GlassWorm Strikes Again: Wave 5 Brings Invisible Code to MCP Servers, GitHub Repos, and Hundreds of Extensions.
Five waves. Five months. One relentless threat actor.
We first exposed GlassWorm back in October 2025 - the first self-propagating worm hiding in VSCode extensions using invisible Unicode characters. Since then, we've tracked them through four waves: invisible payloads, a return strike where we accessed their server and found real victims, compiled Rust binaries, and a full pivot to macOS with hardware wallet trojans.
Each time a marketplace took down their extensions, new ones appeared within weeks.
Now they're back. And this time, they've crawled into a place that should worry every developer building with AI tools: MCP servers.
MCP Isn't Dead - But It Already Has Worms In It
A few months ago, we exposed the first malicious MCP package - and it turned out to be just a guy. Opportunistic, unsophisticated, low effort. Now we're seeing a serious, well-resourced threat actor enter the MCP field. That's a different game entirely.

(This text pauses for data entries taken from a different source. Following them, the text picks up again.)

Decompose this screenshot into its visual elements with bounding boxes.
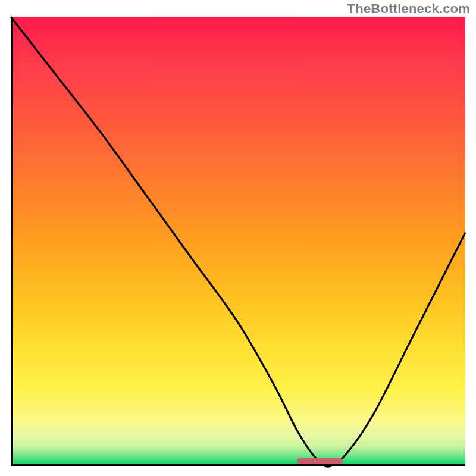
watermark-text: TheBottleneck.com (347, 1, 470, 17)
optimal-marker (297, 458, 342, 464)
bottleneck-curve (11, 17, 465, 466)
y-axis (11, 17, 13, 466)
x-axis (11, 464, 465, 466)
curve-layer (11, 17, 465, 466)
plot-area (11, 17, 465, 466)
chart-stage: TheBottleneck.com (0, 0, 476, 476)
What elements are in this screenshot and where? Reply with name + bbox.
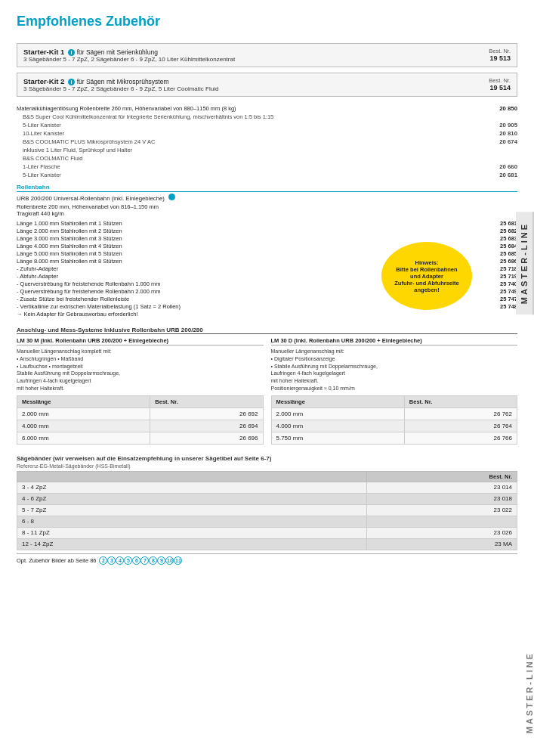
starter-kit-1-box: Starter-Kit 1 i für Sägen mit Serienkühl… bbox=[17, 43, 517, 67]
anschluss-col1: LM 30 M (Inkl. Rollenbahn URB 200/200 + … bbox=[17, 337, 264, 445]
rollenbahn-item: Länge 3.000 mm Stahlrollen mit 3 Stützen… bbox=[17, 234, 517, 242]
anschluss-col2: LM 30 D (Inkl. Rollenbahn URB 200/200 + … bbox=[271, 337, 518, 445]
circle-num: 9 bbox=[157, 556, 165, 565]
product-sub-item: 5-Liter Kanister20 681 bbox=[17, 171, 517, 179]
table-row: 4 - 6 ZpZ23 018 bbox=[17, 493, 517, 504]
rollenbahn-desc: URB 200/200 Universal-Rollenbahn (inkl. … bbox=[17, 194, 517, 202]
table-row: 5 - 7 ZpZ23 022 bbox=[17, 504, 517, 516]
product-sub-items: B&S Super Cool Kühlmittelkonzentrat für … bbox=[17, 113, 517, 179]
col-header-messlange-1: Messlänge bbox=[17, 395, 150, 407]
messlange-cell: 4.000 mm bbox=[17, 420, 150, 432]
messlange-cell: 5.750 mm bbox=[271, 432, 404, 444]
rollenbahn-item: Länge 2.000 mm Stahlrollen mit 2 Stützen… bbox=[17, 227, 517, 234]
col-header-bestnr-2: Best. Nr. bbox=[404, 395, 517, 407]
saege-col-range bbox=[17, 471, 367, 482]
table-row: 6 - 8 bbox=[17, 516, 517, 527]
rollenbahn-grid: Länge 1.000 mm Stahlrollen mit 1 Stützen… bbox=[17, 219, 517, 318]
col-header-messlange-2: Messlänge bbox=[271, 395, 404, 407]
table-row: 4.000 mm26 694 bbox=[17, 420, 264, 432]
bestnr-cell: 26 696 bbox=[150, 432, 263, 444]
saege-range-cell: 5 - 7 ZpZ bbox=[17, 504, 367, 516]
product-sub-item: 10-Liter Kanister20 810 bbox=[17, 129, 517, 138]
bestnr-cell: 26 764 bbox=[404, 420, 517, 432]
saege-nr-cell: 23 022 bbox=[367, 504, 517, 516]
saege-range-cell: 12 - 14 ZpZ bbox=[17, 538, 367, 550]
info-dot-roll bbox=[168, 194, 175, 200]
starter-kit-2-left: Starter-Kit 2 i für Sägen mit Mikrosprüh… bbox=[23, 77, 218, 92]
rollenbahn-desc3: Tragkraft 440 kg/m bbox=[17, 210, 517, 217]
table-row: 5.750 mm26 766 bbox=[271, 432, 517, 444]
anschluss-col2-title: LM 30 D (Inkl. Rollenbahn URB 200/200 + … bbox=[271, 337, 518, 345]
anschluss-title: Anschlug- und Mess-Systeme Inklusive Rol… bbox=[17, 327, 517, 334]
saege-nr-cell: 23 MA bbox=[367, 538, 517, 550]
table-row: 6.000 mm26 696 bbox=[17, 432, 264, 444]
product-sub-item: B&S COOLMATIC PLUS Mikrosprühsystem 24 V… bbox=[17, 138, 517, 146]
hinweis-bubble: Hinweis: Bitte bei Rollenbahnen und Adap… bbox=[381, 242, 472, 310]
table-row: 2.000 mm26 762 bbox=[271, 407, 517, 420]
sagebaender-title: Sägebänder (wir verweisen auf die Einsat… bbox=[17, 455, 517, 462]
circle-num: 11 bbox=[174, 556, 182, 565]
page-title: Empfohlenes Zubehör bbox=[17, 14, 517, 29]
saege-range-cell: 4 - 6 ZpZ bbox=[17, 493, 367, 504]
product-section-material: Materialkühlagentlösung Rollenbreite 260… bbox=[17, 104, 517, 179]
anschluss-col1-title: LM 30 M (Inkl. Rollenbahn URB 200/200 + … bbox=[17, 337, 264, 345]
table-row: 4.000 mm26 764 bbox=[271, 420, 517, 432]
info-dot-1: i bbox=[68, 49, 75, 56]
circle-num: 10 bbox=[165, 556, 174, 565]
saege-nr-cell: 23 014 bbox=[367, 482, 517, 493]
starter-kit-1-left: Starter-Kit 1 i für Sägen mit Serienkühl… bbox=[23, 48, 235, 63]
page: Empfohlenes Zubehör Starter-Kit 1 i für … bbox=[0, 0, 534, 756]
circle-num: 2 bbox=[99, 556, 107, 565]
bestnr-cell: 26 694 bbox=[150, 420, 263, 432]
circle-num: 8 bbox=[149, 556, 157, 565]
saege-nr-cell: 23 018 bbox=[367, 493, 517, 504]
starter-kit-1-title: Starter-Kit 1 i für Sägen mit Serienkühl… bbox=[23, 48, 235, 56]
messlange-cell: 2.000 mm bbox=[271, 407, 404, 420]
sidebar-brand: MASTER-LINE bbox=[516, 212, 534, 314]
saege-col-nr: Best. Nr. bbox=[367, 471, 517, 482]
sagebaender-table: Best. Nr. 3 - 4 ZpZ23 0144 - 6 ZpZ23 018… bbox=[17, 471, 517, 550]
saege-nr-cell bbox=[367, 516, 517, 527]
opt-zubehör-row: Opt. Zubehör Bilder ab Seite 86 23456789… bbox=[17, 553, 517, 565]
product-sub-item: B&S Super Cool Kühlmittelkonzentrat für … bbox=[17, 113, 517, 121]
sagebaender-subtitle: Referenz-EG-Metall-Sägebänder (HSS-Bimet… bbox=[17, 463, 517, 469]
sagebaender-section: Sägebänder (wir verweisen auf die Einsat… bbox=[17, 455, 517, 565]
circle-num: 7 bbox=[140, 556, 149, 565]
circle-num: 5 bbox=[124, 556, 132, 565]
bestnr-cell: 26 762 bbox=[404, 407, 517, 420]
bestnr-cell: 26 692 bbox=[150, 407, 263, 420]
anschluss-section: Anschlug- und Mess-Systeme Inklusive Rol… bbox=[17, 327, 517, 445]
bestnr-cell: 26 766 bbox=[404, 432, 517, 444]
saege-range-cell: 6 - 8 bbox=[17, 516, 367, 527]
rollenbahn-desc2: Rollenbreite 200 mm, Höhenvariabel von 8… bbox=[17, 203, 517, 210]
product-sub-item: B&S COOLMATIC Fluid bbox=[17, 154, 517, 163]
starter-kit-2-right: Best. Nr. 19 514 bbox=[489, 77, 511, 91]
starter-kit-1-desc: 3 Sägebänder 5 - 7 ZpZ, 2 Sägebänder 6 -… bbox=[23, 56, 235, 63]
messlange-cell: 2.000 mm bbox=[17, 407, 150, 420]
saege-range-cell: 3 - 4 ZpZ bbox=[17, 482, 367, 493]
anschluss-table-2: Messlänge Best. Nr. 2.000 mm26 7624.000 … bbox=[271, 395, 518, 445]
saege-range-cell: 8 - 11 ZpZ bbox=[17, 527, 367, 538]
table-row: 3 - 4 ZpZ23 014 bbox=[17, 482, 517, 493]
col-header-bestnr-1: Best. Nr. bbox=[150, 395, 263, 407]
starter-kit-1-right: Best. Nr. 19 513 bbox=[489, 48, 511, 62]
saege-nr-cell: 23 026 bbox=[367, 527, 517, 538]
rollenbahn-section: Rollenbahn URB 200/200 Universal-Rollenb… bbox=[17, 184, 517, 318]
product-sub-item: 1-Liter Flasche20 660 bbox=[17, 163, 517, 171]
starter-kit-2-desc: 3 Sägebänder 5 - 7 ZpZ, 2 Sägebänder 6 -… bbox=[23, 85, 218, 92]
circle-num: 3 bbox=[107, 556, 116, 565]
opt-circles: 234567891011 bbox=[99, 556, 182, 565]
anschluss-grid: LM 30 M (Inkl. Rollenbahn URB 200/200 + … bbox=[17, 337, 517, 445]
anschluss-table-1: Messlänge Best. Nr. 2.000 mm26 6924.000 … bbox=[17, 395, 264, 445]
circle-num: 4 bbox=[116, 556, 124, 565]
starter-kit-2-box: Starter-Kit 2 i für Sägen mit Mikrosprüh… bbox=[17, 73, 517, 97]
product-mat-feed: Materialkühlagentlösung Rollenbreite 260… bbox=[17, 104, 517, 113]
product-sub-item: 5-Liter Kanister20 905 bbox=[17, 121, 517, 129]
messlange-cell: 6.000 mm bbox=[17, 432, 150, 444]
sidebar-brand-bottom: MASTER-LINE bbox=[525, 652, 534, 733]
table-row: 12 - 14 ZpZ23 MA bbox=[17, 538, 517, 550]
rollenbahn-item: Länge 1.000 mm Stahlrollen mit 1 Stützen… bbox=[17, 219, 517, 227]
info-dot-2: i bbox=[68, 79, 75, 85]
starter-kit-2-title: Starter-Kit 2 i für Sägen mit Mikrosprüh… bbox=[23, 77, 218, 85]
rollenbahn-item: → Kein Adapter für Gebrausworbau erforde… bbox=[17, 310, 517, 318]
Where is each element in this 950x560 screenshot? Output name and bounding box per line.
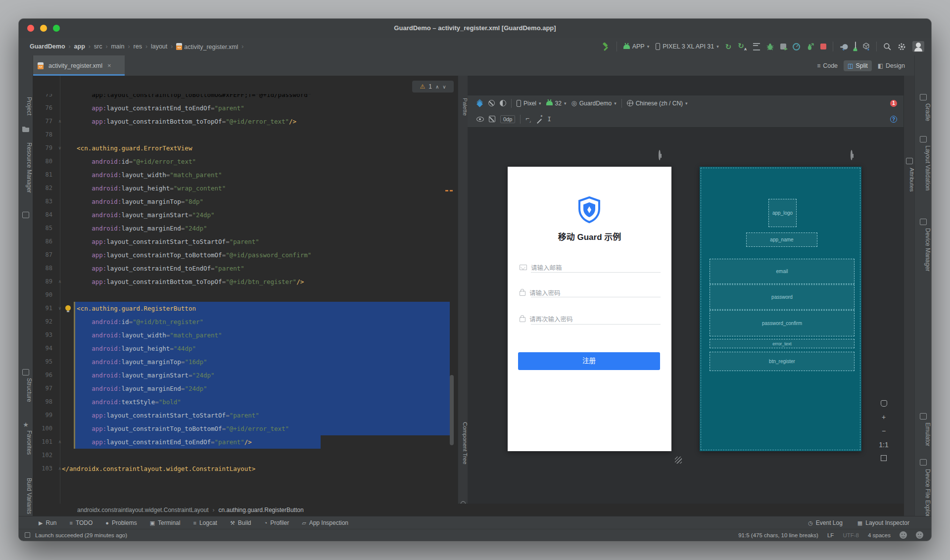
blueprint-error_text[interactable]: error_text	[710, 339, 855, 348]
line-ending[interactable]: LF	[827, 532, 834, 538]
breadcrumb-item[interactable]: GuardDemo	[30, 43, 65, 50]
sidebar-item-gradle[interactable]: Gradle	[915, 103, 931, 121]
zoom-to-fit-icon[interactable]	[881, 455, 887, 461]
blueprint-password_confirm[interactable]: password_confirm	[710, 310, 855, 336]
gradle-sync-icon[interactable]	[840, 43, 849, 50]
structure-icon[interactable]	[22, 369, 29, 375]
run-configuration-select[interactable]: APP ▾	[623, 43, 650, 50]
blueprint-app_logo[interactable]: app_logo	[768, 199, 797, 227]
view-mode-split[interactable]: ◫ Split	[844, 60, 872, 71]
zoom-in-button[interactable]: +	[882, 414, 886, 420]
help-icon[interactable]: ?	[890, 116, 897, 123]
design-preview-card[interactable]: 移动 Guard 示例 请输入邮箱 请输入密码 请再次输入密码 注册	[508, 167, 671, 451]
zoom-ratio-label[interactable]: 1:1	[879, 441, 888, 448]
tool-window-button-layout-inspector[interactable]: ▦Layout Inspector	[857, 519, 909, 526]
run-tasks-icon[interactable]	[753, 43, 760, 50]
tool-window-button-app-inspection[interactable]: ▱App Inspection	[302, 519, 348, 526]
profile-app-icon[interactable]	[807, 43, 814, 50]
autoconnect-off-icon[interactable]	[489, 116, 495, 122]
sdk-manager-cube-icon[interactable]	[862, 43, 870, 50]
editor-breadcrumb-item[interactable]: cn.authing.guard.RegisterButton	[219, 507, 304, 513]
close-tab-icon[interactable]: ×	[107, 62, 111, 69]
tool-window-button-build[interactable]: ⚒Build	[230, 519, 251, 526]
device-manager-icon[interactable]	[920, 219, 927, 225]
breadcrumb-item[interactable]: res	[134, 43, 142, 50]
tab-component-tree[interactable]: Component Tree	[458, 422, 468, 465]
previous-problem-icon[interactable]: ∧	[435, 84, 439, 90]
stop-icon[interactable]	[820, 44, 826, 49]
guideline-icon[interactable]: I	[547, 116, 551, 123]
sidebar-item-resource-manager[interactable]: Resource Manager	[19, 142, 33, 193]
profiler-icon[interactable]	[793, 43, 800, 50]
preview-device-select[interactable]: Pixel ▾	[517, 100, 541, 107]
device-manager-icon[interactable]	[855, 42, 856, 51]
tool-window-button-terminal[interactable]: ▣Terminal	[150, 519, 181, 526]
favorites-icon[interactable]: ★	[22, 421, 29, 428]
breadcrumb-item[interactable]: layout	[151, 43, 167, 50]
indent-setting[interactable]: 4 spaces	[868, 532, 891, 538]
tool-window-toggle-icon[interactable]	[25, 532, 30, 538]
debug-bug-icon[interactable]	[766, 43, 774, 50]
preview-locale-select[interactable]: Chinese (zh / CN) ▾	[627, 100, 688, 107]
breadcrumb-item[interactable]: activity_register.xml	[176, 43, 238, 50]
preview-api-select[interactable]: 32 ▾	[546, 100, 567, 107]
sidebar-item-build-variants[interactable]: Build Variants	[19, 478, 33, 514]
search-icon[interactable]	[883, 43, 891, 50]
blueprint-email[interactable]: email	[710, 259, 855, 284]
emulator-icon[interactable]	[920, 413, 927, 420]
tab-activity-register-xml[interactable]: activity_register.xml ×	[33, 55, 125, 76]
email-field[interactable]: 请输入邮箱	[520, 262, 661, 273]
clear-constraints-icon[interactable]: ⌐♪	[525, 115, 531, 123]
file-encoding[interactable]: UTF-8	[843, 532, 859, 538]
render-errors-badge[interactable]: 1	[890, 100, 897, 107]
blueprint-toggle-icon[interactable]	[488, 100, 495, 106]
project-icon[interactable]	[22, 126, 29, 132]
editor-breadcrumb-item[interactable]: androidx.constraintlayout.widget.Constra…	[77, 507, 209, 513]
tab-palette[interactable]: Palette	[458, 98, 468, 116]
apply-changes-restart-icon[interactable]: ↻	[725, 43, 732, 50]
gradle-icon[interactable]	[920, 94, 927, 100]
preview-resize-handle[interactable]	[675, 457, 682, 464]
tool-window-button-profiler[interactable]: ◔Profiler	[264, 519, 289, 526]
tool-window-button-run[interactable]: ▶Run	[39, 519, 56, 526]
feedback-face-icon[interactable]	[900, 531, 907, 539]
sidebar-item-structure[interactable]: Structure	[19, 378, 33, 402]
tool-window-button-problems[interactable]: ●Problems	[105, 519, 137, 526]
pan-hand-icon[interactable]	[881, 400, 887, 407]
sidebar-item-layout-validation[interactable]: Layout Validation	[915, 145, 931, 190]
blueprint-btn_register[interactable]: btn_register	[710, 352, 855, 371]
sidebar-item-device-file-explorer[interactable]: Device File Explorer	[915, 469, 931, 522]
inspections-widget[interactable]: ⚠ 1 ∧ ∨	[412, 81, 454, 93]
device-file-explorer-icon[interactable]	[920, 459, 927, 466]
password-confirm-field[interactable]: 请再次输入密码	[520, 313, 661, 324]
attach-debugger-icon[interactable]	[780, 44, 786, 49]
breadcrumb-item[interactable]: src	[94, 43, 102, 50]
build-hammer-icon[interactable]	[602, 43, 610, 51]
password-field[interactable]: 请输入密码	[520, 287, 661, 298]
apply-code-changes-icon[interactable]: ↻A	[738, 42, 747, 51]
view-mode-code[interactable]: ≡ Code	[813, 60, 842, 71]
resource-manager-icon[interactable]	[22, 212, 29, 218]
design-mode-layers-icon[interactable]	[476, 100, 483, 107]
blueprint-password[interactable]: password	[710, 284, 855, 310]
infer-constraints-wand-icon[interactable]	[536, 116, 542, 122]
layout-validation-icon[interactable]	[920, 136, 927, 142]
tool-window-button-event-log[interactable]: ◷Event Log	[808, 519, 843, 526]
tab-attributes[interactable]: Attributes	[904, 168, 915, 192]
device-select[interactable]: PIXEL 3 XL API 31 ▾	[656, 43, 719, 50]
tool-window-button-logcat[interactable]: ≡Logcat	[193, 519, 217, 526]
profile-avatar[interactable]	[912, 41, 924, 52]
feedback-face-icon[interactable]	[916, 531, 923, 539]
view-options-eye-icon[interactable]	[476, 117, 484, 122]
preview-theme-select[interactable]: ◎ GuardDemo ▾	[571, 99, 616, 107]
breadcrumb-item[interactable]: main	[111, 43, 124, 50]
default-margin-select[interactable]: 0dp	[500, 115, 515, 123]
breadcrumb-item[interactable]: app	[74, 43, 85, 50]
sidebar-item-project[interactable]: Project	[19, 97, 33, 115]
zoom-out-button[interactable]: −	[882, 427, 886, 434]
editor-scrollbar[interactable]	[450, 375, 454, 445]
blueprint-app_name[interactable]: app_name	[746, 233, 817, 247]
sidebar-item-device-manager[interactable]: Device Manager	[915, 228, 931, 271]
blueprint-preview-card[interactable]: app_logoapp_nameemailpasswordpassword_co…	[700, 167, 861, 451]
night-mode-icon[interactable]	[500, 100, 506, 106]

Here's what caught our attention.
Our risk engine flagged a new npm package on March 12:
@iflow-mcp/watercrawl-watercrawl-mcp
At first glance, it looked like a legitimate MCP server - proper TypeScript, real dependencies, and even a valid repository link pointing to the original watercrawl-mcp GitHub repo.
Five versions published in a single day - 1.3.0 through 1.3.4. All of them are malicious from the very first release.
We pulled the package apart. The package.json was clean - a near-perfect clone of the real WaterCrawl MCP server. It even shipped with ready-made MCP server configuration JSON, so a developer could drop it straight into their AI coding tool. Search npm for "watercrawl mcp" and you might install the wrong one without thinking twice.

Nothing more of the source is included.